== EXERCISE DIRECTIONS ==
Copy down every line of the data that follows exactly. Omit the pictures.
╭─ RECORDS SUPPLIED
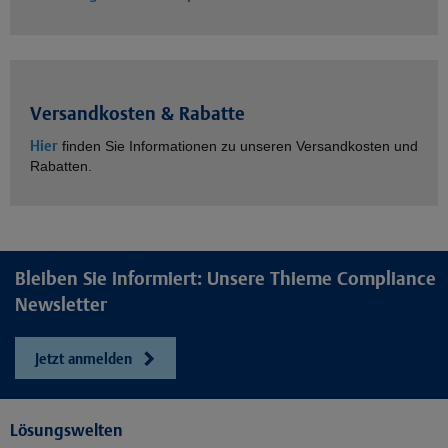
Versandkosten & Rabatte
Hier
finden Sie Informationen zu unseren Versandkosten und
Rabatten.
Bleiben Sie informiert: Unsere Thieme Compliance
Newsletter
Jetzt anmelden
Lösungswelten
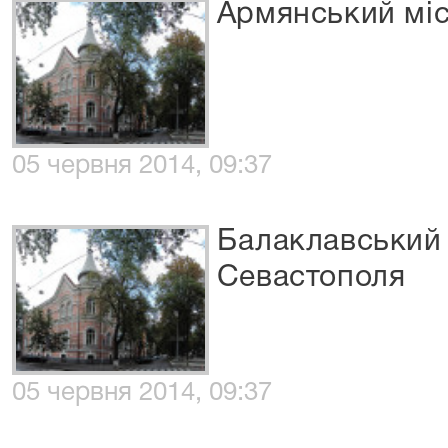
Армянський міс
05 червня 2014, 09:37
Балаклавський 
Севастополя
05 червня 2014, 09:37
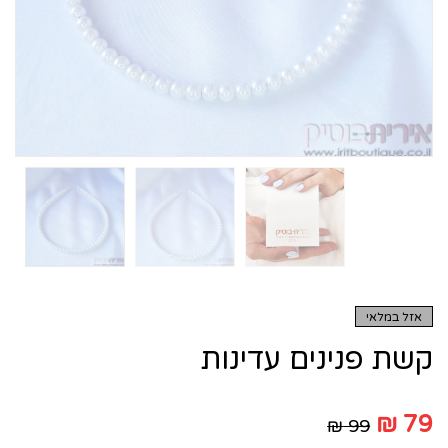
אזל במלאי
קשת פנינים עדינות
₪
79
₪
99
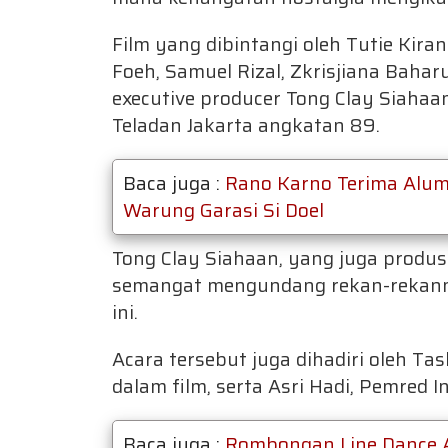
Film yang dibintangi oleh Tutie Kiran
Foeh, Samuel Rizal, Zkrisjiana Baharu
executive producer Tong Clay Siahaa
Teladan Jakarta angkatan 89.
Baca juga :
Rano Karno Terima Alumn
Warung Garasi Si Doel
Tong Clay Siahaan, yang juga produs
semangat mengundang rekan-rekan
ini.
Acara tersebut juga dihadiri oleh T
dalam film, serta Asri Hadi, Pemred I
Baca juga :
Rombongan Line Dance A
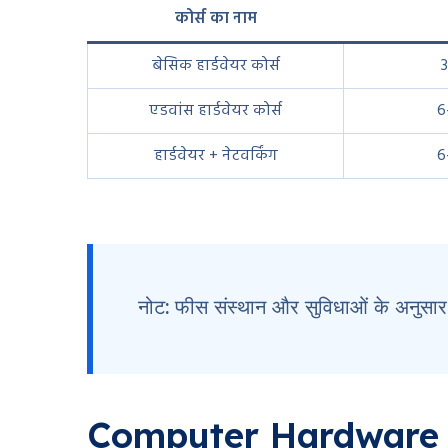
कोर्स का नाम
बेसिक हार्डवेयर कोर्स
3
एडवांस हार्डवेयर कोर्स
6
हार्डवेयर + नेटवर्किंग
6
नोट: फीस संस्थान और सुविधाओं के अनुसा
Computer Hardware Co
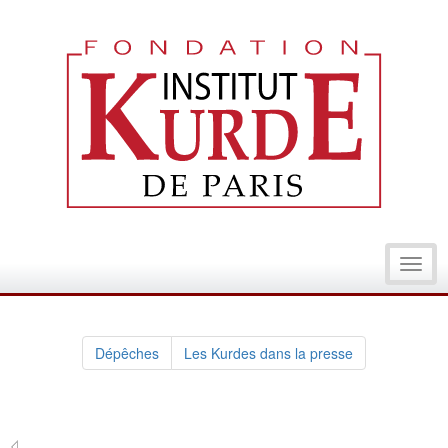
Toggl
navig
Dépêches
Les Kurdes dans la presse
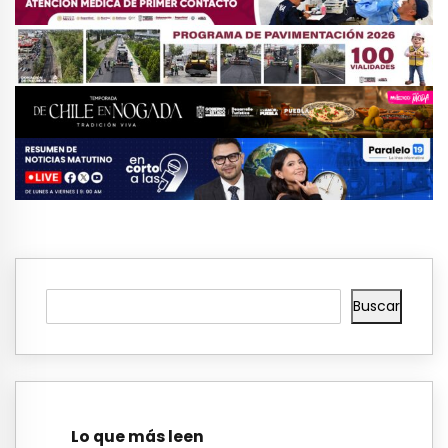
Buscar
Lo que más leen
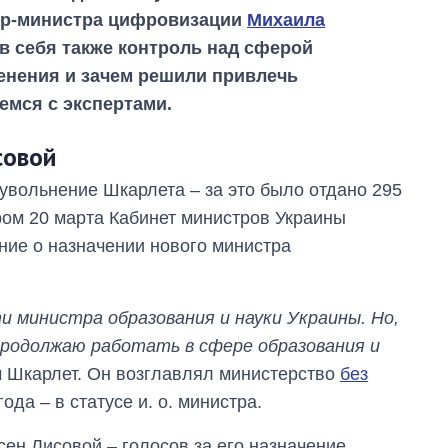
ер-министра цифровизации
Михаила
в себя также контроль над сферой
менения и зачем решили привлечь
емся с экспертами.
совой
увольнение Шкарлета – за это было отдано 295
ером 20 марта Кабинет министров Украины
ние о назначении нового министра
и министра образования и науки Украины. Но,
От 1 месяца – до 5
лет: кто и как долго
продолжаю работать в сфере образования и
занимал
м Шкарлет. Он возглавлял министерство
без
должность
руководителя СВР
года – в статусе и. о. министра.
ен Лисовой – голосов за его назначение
╰─
== WRITTEN ANSWER ==
Versandkosten & Rabatte
Hier
finden Sie Informationen zu unseren Versandkosten und
Rabatten.
Bleiben Sie informiert: Unsere Thieme Compliance
Newsletter
Jetzt anmelden
Lösungswelten
Армянський міс
05 червня 2014, 09:37
Балаклавський 
Севастополя
05 червня 2014, 09:37
אזל במלאי
קשת פנינים עדינות
₪
79
₪
99
Film yang dibintangi oleh Tutie Kiran
Foeh, Samuel Rizal, Zkrisjiana Baharu
executive producer Tong Clay Siahaa
Teladan Jakarta angkatan 89.
Baca juga :
Rano Karno Terima Alumn
Warung Garasi Si Doel
Tong Clay Siahaan, yang juga produs
semangat mengundang rekan-rekan
ini.
Acara tersebut juga dihadiri oleh T
dalam film, serta Asri Hadi, Pemred I
Baca juga :
Rombongan Line Dance A
कोर्स का नाम
बेसिक हार्डवेयर कोर्स
3
एडवांस हार्डवेयर कोर्स
6
हार्डवेयर + नेटवर्किंग
6
नोट: फीस संस्थान और सुविधाओं के अनुसा
Computer Hardware Co
Toggl
navig
Dépêches
Les Kurdes dans la presse
Buscar
Lo que más leen
ер-министра цифровизации
Михаила
в себя также контроль над сферой
менения и зачем решили привлечь
емся с экспертами.
совой
увольнение Шкарлета – за это было отдано 295
ером 20 марта Кабинет министров Украины
ние о назначении нового министра
и министра образования и науки Украины. Но,
От 1 месяца – до 5
лет: кто и как долго
продолжаю работать в сфере образования и
занимал
м Шкарлет. Он возглавлял министерство
без
должность
руководителя СВР
года – в статусе и. о. министра.
ен Лисовой – голосов за его назначение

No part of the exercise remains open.